(WHAT THE TASK ASKS)
Which lines run from the one containing "[Home link] (107, 77)" to the end of the entries? Copy them exactly, both ends included, and give nothing else.

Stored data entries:
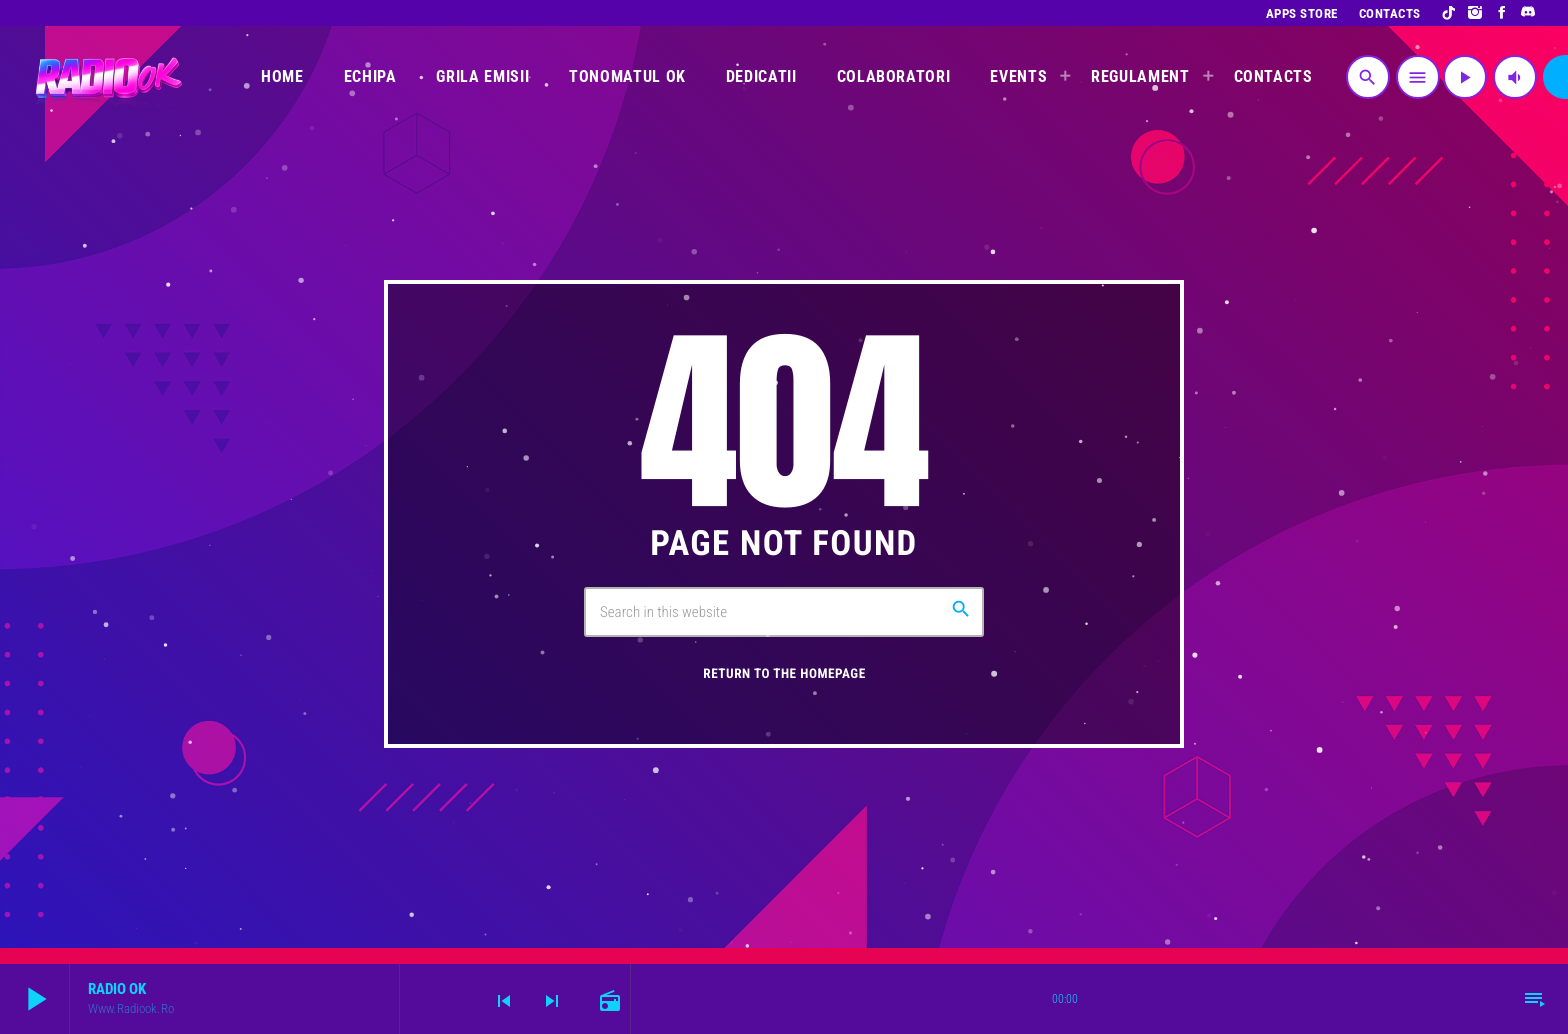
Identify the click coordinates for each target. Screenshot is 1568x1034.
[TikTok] (1449, 13)
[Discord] (1528, 13)
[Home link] (107, 77)
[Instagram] (1475, 13)
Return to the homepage (784, 674)
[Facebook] (1502, 13)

(EXERCISE SOLUTION)
[Home link] (107, 77)
[Instagram] (1475, 13)
Return to the homepage (784, 674)
[Facebook] (1502, 13)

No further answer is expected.